* [Exercise prompt] Find the line with "- Hogyan örökölhet az élettárs?". Repeat it and each line after it, exactly, down to the end of the records below.
*** Opening Provided records ***
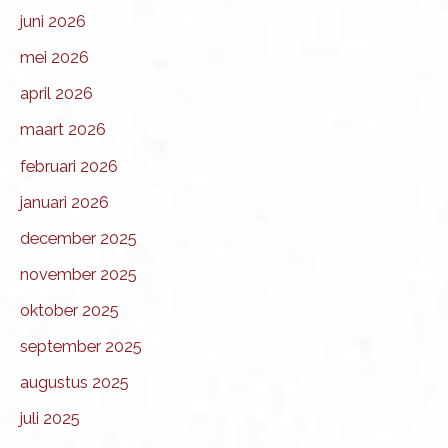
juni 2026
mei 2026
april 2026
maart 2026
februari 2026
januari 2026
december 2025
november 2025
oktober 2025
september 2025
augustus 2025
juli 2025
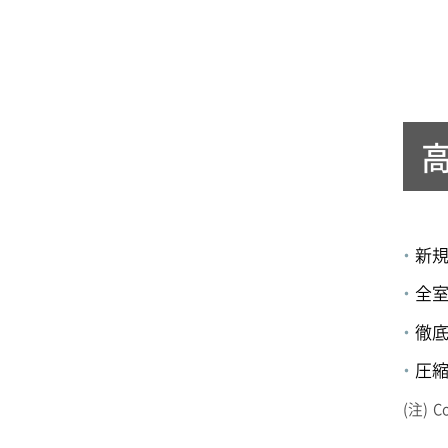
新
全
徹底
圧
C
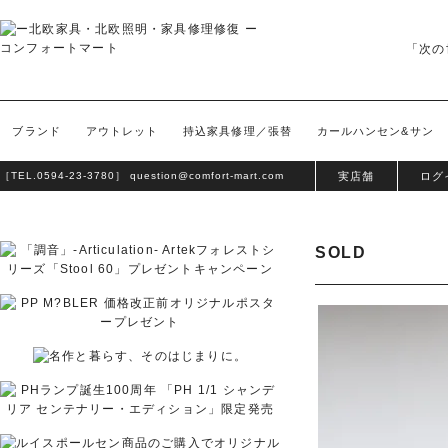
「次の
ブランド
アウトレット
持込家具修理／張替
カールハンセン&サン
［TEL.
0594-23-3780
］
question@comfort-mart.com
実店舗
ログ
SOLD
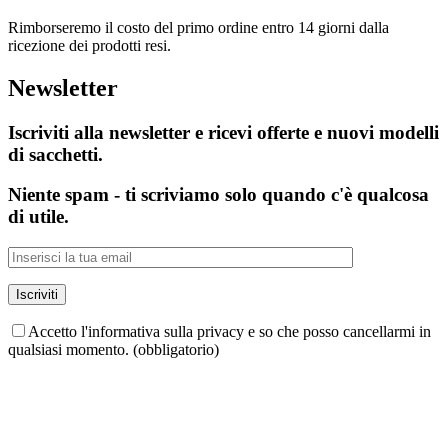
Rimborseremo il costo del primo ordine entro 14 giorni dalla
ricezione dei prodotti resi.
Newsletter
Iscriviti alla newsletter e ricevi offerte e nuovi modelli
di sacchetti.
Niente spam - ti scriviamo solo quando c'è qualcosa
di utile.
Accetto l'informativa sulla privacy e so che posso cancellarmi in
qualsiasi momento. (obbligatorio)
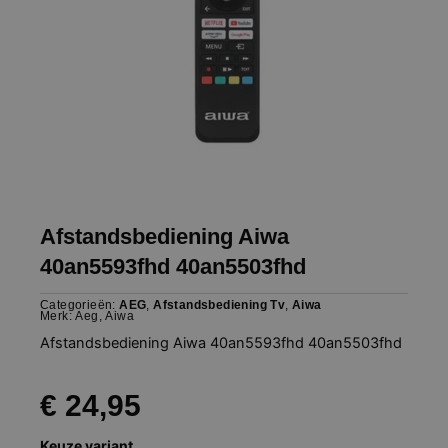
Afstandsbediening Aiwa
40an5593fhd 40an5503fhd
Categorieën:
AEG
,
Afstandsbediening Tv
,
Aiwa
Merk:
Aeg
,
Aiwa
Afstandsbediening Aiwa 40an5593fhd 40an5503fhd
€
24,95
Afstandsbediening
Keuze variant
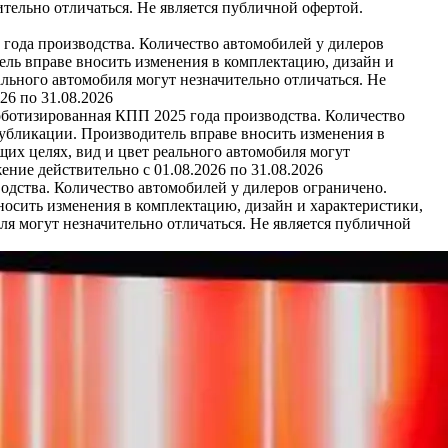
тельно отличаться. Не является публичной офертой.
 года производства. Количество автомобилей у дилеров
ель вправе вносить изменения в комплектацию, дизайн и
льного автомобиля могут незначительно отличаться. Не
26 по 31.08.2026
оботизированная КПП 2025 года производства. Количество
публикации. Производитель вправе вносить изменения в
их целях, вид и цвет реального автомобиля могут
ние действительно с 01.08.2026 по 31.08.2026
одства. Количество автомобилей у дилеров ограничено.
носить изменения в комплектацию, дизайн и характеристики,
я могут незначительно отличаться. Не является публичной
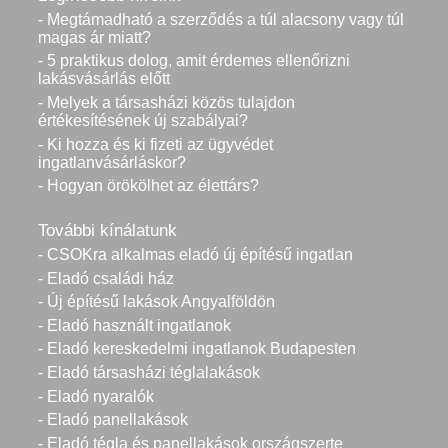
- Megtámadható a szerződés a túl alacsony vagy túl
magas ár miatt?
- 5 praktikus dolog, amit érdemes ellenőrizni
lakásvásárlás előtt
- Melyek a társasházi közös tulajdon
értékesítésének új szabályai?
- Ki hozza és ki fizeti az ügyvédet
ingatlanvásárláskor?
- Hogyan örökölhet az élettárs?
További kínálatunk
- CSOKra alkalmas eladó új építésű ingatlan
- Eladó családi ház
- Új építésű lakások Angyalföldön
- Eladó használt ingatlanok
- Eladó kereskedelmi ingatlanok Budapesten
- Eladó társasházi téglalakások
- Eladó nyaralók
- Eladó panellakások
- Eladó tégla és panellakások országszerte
*** Closing Provided records ***
* [Task result]
- Hogyan örökölhet az élettárs?
További kínálatunk
- CSOKra alkalmas eladó új építésű ingatlan
- Eladó családi ház
- Új építésű lakások Angyalföldön
- Eladó használt ingatlanok
- Eladó kereskedelmi ingatlanok Budapesten
- Eladó társasházi téglalakások
- Eladó nyaralók
- Eladó panellakások
- Eladó tégla és panellakások országszerte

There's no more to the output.